--- Exercise brief ---
Below are records. Find each line in them that holds the word "Brasília" and copy it.

====== Supplied material

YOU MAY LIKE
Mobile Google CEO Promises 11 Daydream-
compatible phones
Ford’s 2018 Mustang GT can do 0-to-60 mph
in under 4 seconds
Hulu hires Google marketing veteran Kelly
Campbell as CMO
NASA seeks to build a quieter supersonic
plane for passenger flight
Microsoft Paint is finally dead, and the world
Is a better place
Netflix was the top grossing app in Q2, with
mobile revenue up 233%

============
====== Supplied material

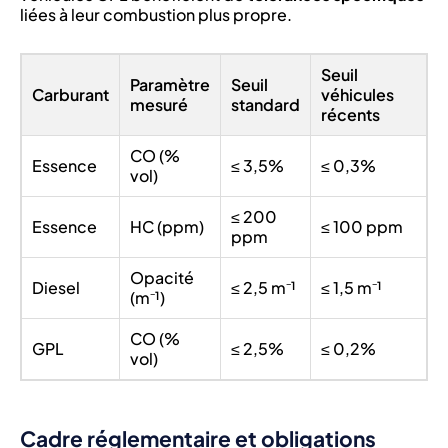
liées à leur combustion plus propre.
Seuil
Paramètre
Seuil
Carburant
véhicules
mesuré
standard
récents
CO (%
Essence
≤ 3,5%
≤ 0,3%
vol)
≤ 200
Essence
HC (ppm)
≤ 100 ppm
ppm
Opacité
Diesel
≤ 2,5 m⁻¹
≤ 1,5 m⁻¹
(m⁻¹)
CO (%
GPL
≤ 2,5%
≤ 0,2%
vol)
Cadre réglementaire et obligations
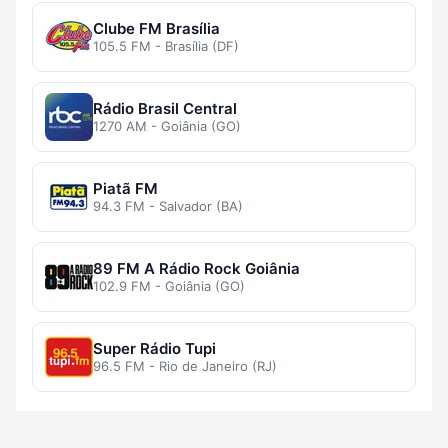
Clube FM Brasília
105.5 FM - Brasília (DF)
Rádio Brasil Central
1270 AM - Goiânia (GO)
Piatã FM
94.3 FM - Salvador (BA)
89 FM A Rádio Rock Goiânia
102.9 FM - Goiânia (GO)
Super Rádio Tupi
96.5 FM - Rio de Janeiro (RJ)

============

--- Your response ---
Clube FM Brasília
105.5 FM - Brasília (DF)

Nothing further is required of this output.